_Task directions_. Each entry below needs to be reproduced exactly as given.

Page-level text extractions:
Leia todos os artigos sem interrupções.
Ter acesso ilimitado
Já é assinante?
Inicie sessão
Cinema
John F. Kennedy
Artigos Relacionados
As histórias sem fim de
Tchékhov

_Answer for the task_.
Leia todos os artigos sem interrupções.
Ter acesso ilimitado
Já é assinante?
Inicie sessão
Cinema
John F. Kennedy
Artigos Relacionados
As histórias sem fim de
Tchékhov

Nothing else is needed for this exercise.